Stored data entries:
>>>>
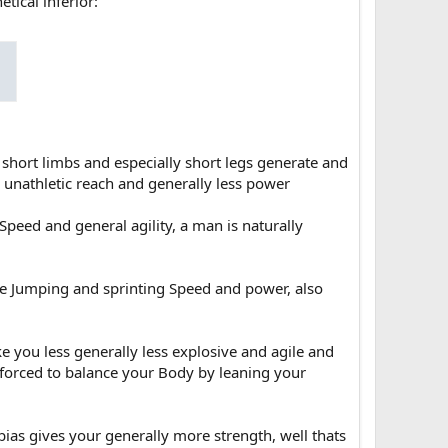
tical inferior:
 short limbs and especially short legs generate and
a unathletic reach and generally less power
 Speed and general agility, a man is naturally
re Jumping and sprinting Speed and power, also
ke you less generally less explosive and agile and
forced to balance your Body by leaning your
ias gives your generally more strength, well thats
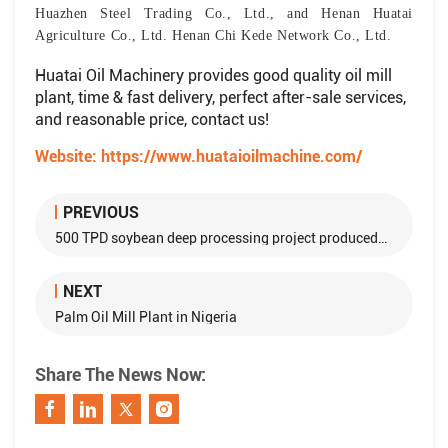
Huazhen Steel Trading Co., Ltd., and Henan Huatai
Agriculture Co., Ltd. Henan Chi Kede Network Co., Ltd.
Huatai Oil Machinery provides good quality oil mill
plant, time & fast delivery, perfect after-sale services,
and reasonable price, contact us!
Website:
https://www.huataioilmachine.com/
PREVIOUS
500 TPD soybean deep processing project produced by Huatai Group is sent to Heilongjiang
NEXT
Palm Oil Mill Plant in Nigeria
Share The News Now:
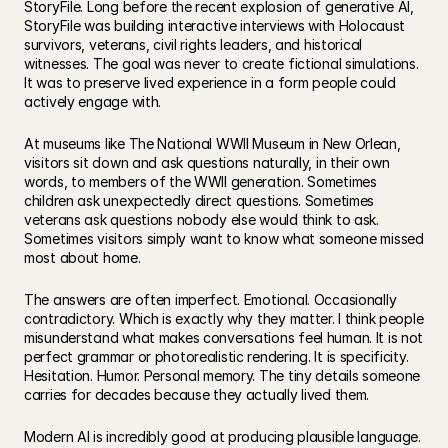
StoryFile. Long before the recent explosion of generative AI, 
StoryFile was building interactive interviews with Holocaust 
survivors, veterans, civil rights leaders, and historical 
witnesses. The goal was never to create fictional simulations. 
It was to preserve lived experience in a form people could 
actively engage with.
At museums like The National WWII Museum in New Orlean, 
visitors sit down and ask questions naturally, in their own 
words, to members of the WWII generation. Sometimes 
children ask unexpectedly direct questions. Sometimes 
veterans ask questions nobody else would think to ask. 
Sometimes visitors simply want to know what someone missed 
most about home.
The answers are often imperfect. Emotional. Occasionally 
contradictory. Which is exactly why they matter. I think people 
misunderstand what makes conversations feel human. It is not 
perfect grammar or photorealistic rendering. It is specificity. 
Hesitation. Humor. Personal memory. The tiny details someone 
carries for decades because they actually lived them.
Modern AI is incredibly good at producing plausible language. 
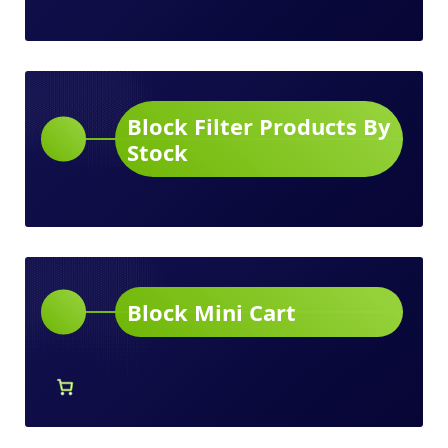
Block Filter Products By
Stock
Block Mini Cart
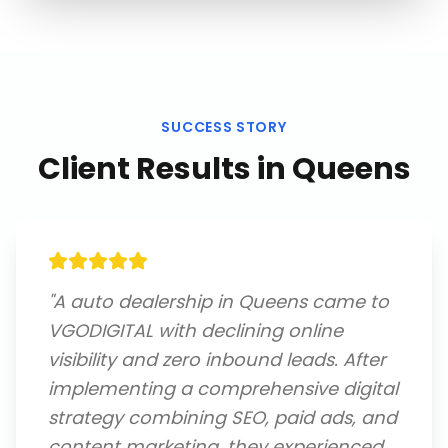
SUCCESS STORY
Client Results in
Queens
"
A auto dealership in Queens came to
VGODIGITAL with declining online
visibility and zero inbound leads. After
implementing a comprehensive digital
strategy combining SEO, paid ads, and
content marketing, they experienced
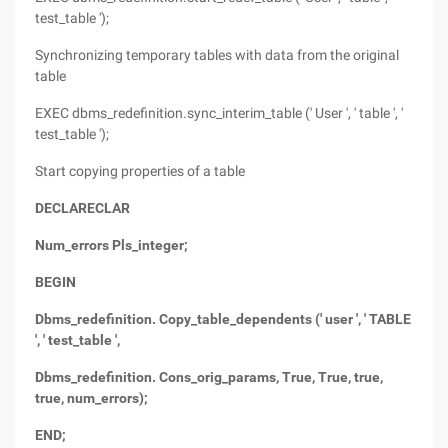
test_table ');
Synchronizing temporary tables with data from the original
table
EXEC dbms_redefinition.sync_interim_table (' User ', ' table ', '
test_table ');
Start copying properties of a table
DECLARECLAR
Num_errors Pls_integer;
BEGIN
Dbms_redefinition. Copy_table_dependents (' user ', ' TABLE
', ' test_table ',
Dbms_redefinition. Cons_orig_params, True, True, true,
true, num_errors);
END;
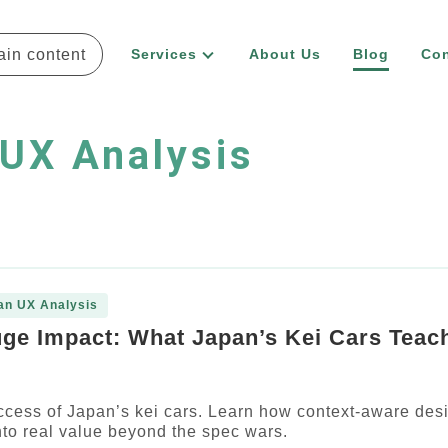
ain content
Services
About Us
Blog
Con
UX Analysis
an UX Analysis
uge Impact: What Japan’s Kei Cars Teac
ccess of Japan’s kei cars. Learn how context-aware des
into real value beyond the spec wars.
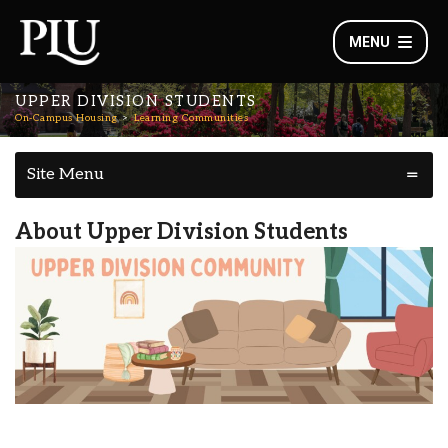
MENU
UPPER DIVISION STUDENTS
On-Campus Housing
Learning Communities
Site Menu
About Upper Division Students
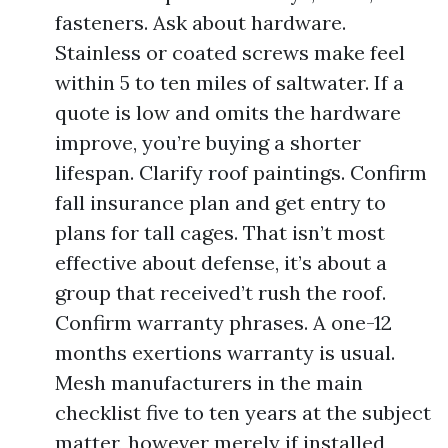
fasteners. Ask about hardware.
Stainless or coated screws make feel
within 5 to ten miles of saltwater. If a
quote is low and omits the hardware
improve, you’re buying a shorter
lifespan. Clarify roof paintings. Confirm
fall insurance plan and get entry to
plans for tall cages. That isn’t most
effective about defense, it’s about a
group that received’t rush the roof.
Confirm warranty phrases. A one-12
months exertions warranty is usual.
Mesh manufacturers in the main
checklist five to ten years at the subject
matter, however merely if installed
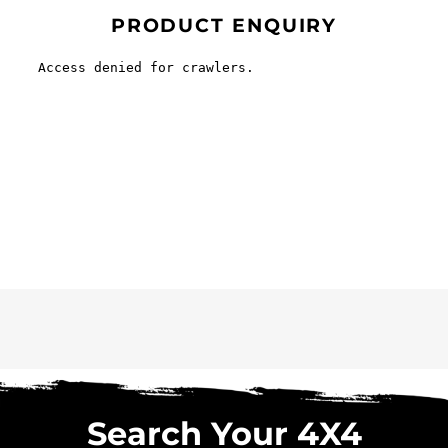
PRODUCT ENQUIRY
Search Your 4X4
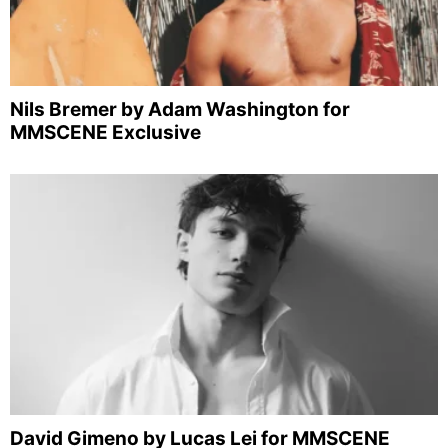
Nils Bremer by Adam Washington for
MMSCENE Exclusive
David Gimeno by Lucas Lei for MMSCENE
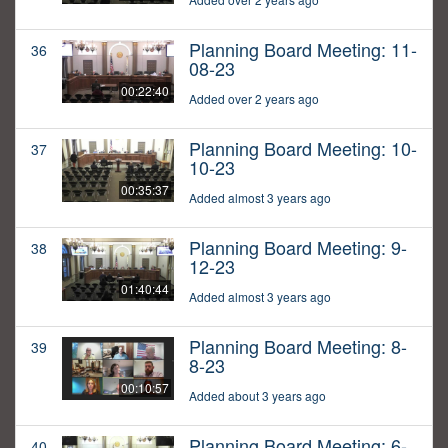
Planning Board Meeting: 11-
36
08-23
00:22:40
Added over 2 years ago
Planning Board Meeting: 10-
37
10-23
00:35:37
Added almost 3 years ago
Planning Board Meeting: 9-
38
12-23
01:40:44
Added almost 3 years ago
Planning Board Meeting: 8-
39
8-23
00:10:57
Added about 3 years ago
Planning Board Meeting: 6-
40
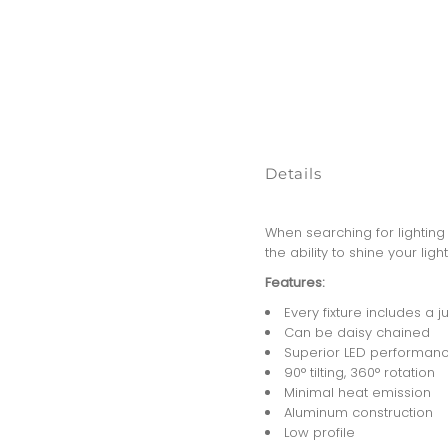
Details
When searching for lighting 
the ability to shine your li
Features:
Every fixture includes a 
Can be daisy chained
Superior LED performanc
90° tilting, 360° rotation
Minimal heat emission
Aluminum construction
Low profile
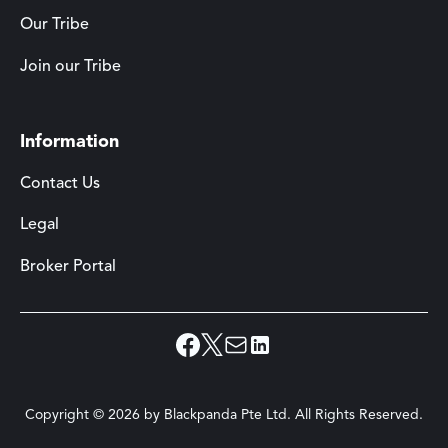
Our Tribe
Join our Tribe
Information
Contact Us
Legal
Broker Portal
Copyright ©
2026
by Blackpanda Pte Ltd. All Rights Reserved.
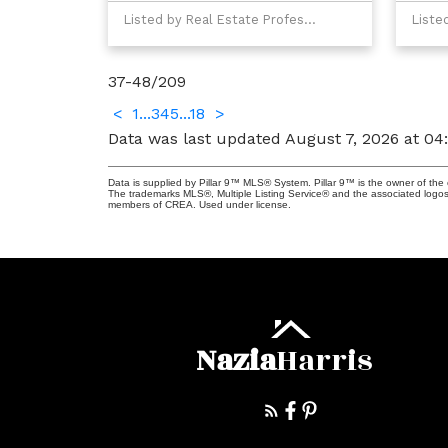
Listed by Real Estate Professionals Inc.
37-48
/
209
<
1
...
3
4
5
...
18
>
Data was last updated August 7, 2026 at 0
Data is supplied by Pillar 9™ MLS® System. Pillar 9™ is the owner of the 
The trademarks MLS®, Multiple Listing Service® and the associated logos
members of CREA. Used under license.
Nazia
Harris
<<<<
→ **TASK INSTRUCTIONS**:
Except for the pictures, set down each line of the records exactly as it appears.

→ **ANSWER SECTION**:
tical inferior:
 short limbs and especially short legs generate and
a unathletic reach and generally less power
 Speed and general agility, a man is naturally
re Jumping and sprinting Speed and power, also
ke you less generally less explosive and agile and
forced to balance your Body by leaning your
ias gives your generally more strength, well thats
Huazhen Steel Trading Co., Ltd., and Henan Huatai
Agriculture Co., Ltd. Henan Chi Kede Network Co., Ltd.
Huatai Oil Machinery provides good quality oil mill
plant, time & fast delivery, perfect after-sale services,
and reasonable price, contact us!
Website:
https://www.huataioilmachine.com/
PREVIOUS
500 TPD soybean deep processing project produced by Huatai Group is sent to Heilongjiang
NEXT
Palm Oil Mill Plant in Nigeria
Share The News Now:
StoryFile. Long before the recent explosion of generative AI, 
StoryFile was building interactive interviews with Holocaust 
survivors, veterans, civil rights leaders, and historical 
witnesses. The goal was never to create fictional simulations. 
It was to preserve lived experience in a form people could 
actively engage with.
At museums like The National WWII Museum in New Orlean, 
visitors sit down and ask questions naturally, in their own 
words, to members of the WWII generation. Sometimes 
children ask unexpectedly direct questions. Sometimes 
veterans ask questions nobody else would think to ask. 
Sometimes visitors simply want to know what someone missed 
most about home.
The answers are often imperfect. Emotional. Occasionally 
contradictory. Which is exactly why they matter. I think people 
misunderstand what makes conversations feel human. It is not 
perfect grammar or photorealistic rendering. It is specificity. 
Hesitation. Humor. Personal memory. The tiny details someone 
carries for decades because they actually lived them.
Modern AI is incredibly good at producing plausible language. 
Block Filter Products By
Stock
Block Mini Cart
SUCCESS STORY
Client Results in
Queens
"
A auto dealership in Queens came to
VGODIGITAL with declining online
visibility and zero inbound leads. After
implementing a comprehensive digital
strategy combining SEO, paid ads, and
content marketing, they experienced
test_table ');
Synchronizing temporary tables with data from the original
table
EXEC dbms_redefinition.sync_interim_table (' User ', ' table ', '
test_table ');
Start copying properties of a table
DECLARECLAR
Num_errors Pls_integer;
BEGIN
Dbms_redefinition. Copy_table_dependents (' user ', ' TABLE
', ' test_table ',
Dbms_redefinition. Cons_orig_params, True, True, true,
true, num_errors);
END;
ain content
Services
About Us
Blog
Con
UX Analysis
an UX Analysis
uge Impact: What Japan’s Kei Cars Teac
ccess of Japan’s kei cars. Learn how context-aware des
into real value beyond the spec wars.
MENU
UPPER DIVISION STUDENTS
On-Campus Housing
Learning Communities
Site Menu
About Upper Division Students
fasteners. Ask about hardware.
Stainless or coated screws make feel
within 5 to ten miles of saltwater. If a
quote is low and omits the hardware
improve, you’re buying a shorter
lifespan. Clarify roof paintings. Confirm
fall insurance plan and get entry to
plans for tall cages. That isn’t most
effective about defense, it’s about a
group that received’t rush the roof.
Confirm warranty phrases. A one-12
months exertions warranty is usual.
Mesh manufacturers in the main
checklist five to ten years at the subject
matter, however merely if installed
PRODUCT ENQUIRY
Search Your 4X4
Nils Bremer by Adam Washington for
MMSCENE Exclusive
David Gimeno by Lucas Lei for MMSCENE
Planning Board Meeting: 11-
36
08-23
00:22:40
Added over 2 years ago
Planning Board Meeting: 10-
37
10-23
00:35:37
Added almost 3 years ago
Planning Board Meeting: 9-
38
12-23
01:40:44
Added almost 3 years ago
Planning Board Meeting: 8-
39
8-23
00:10:57
Added about 3 years ago
Planning Board Meeting: 6-
40
Details
When searching for lighting 
the ability to shine your li
Features:
Every fixture includes a 
Can be daisy chained
Superior LED performanc
90° tilting, 360° rotation
Minimal heat emission
Aluminum construction
Low profile
Our Tribe
Join our Tribe
Information
Contact Us
Legal
Broker Portal
Copyright ©
2026
by Blackpanda Pte Ltd. All Rights Reserved.
Listed by Real Estate Professionals Inc.
37-48
/
209
<
1
...
3
4
5
...
18
>
Data was last updated August 7, 2026 at 0
Data is supplied by Pillar 9™ MLS® System. Pillar 9™ is the owner of the 
The trademarks MLS®, Multiple Listing Service® and the associated logos
members of CREA. Used under license.
Nazia
Harris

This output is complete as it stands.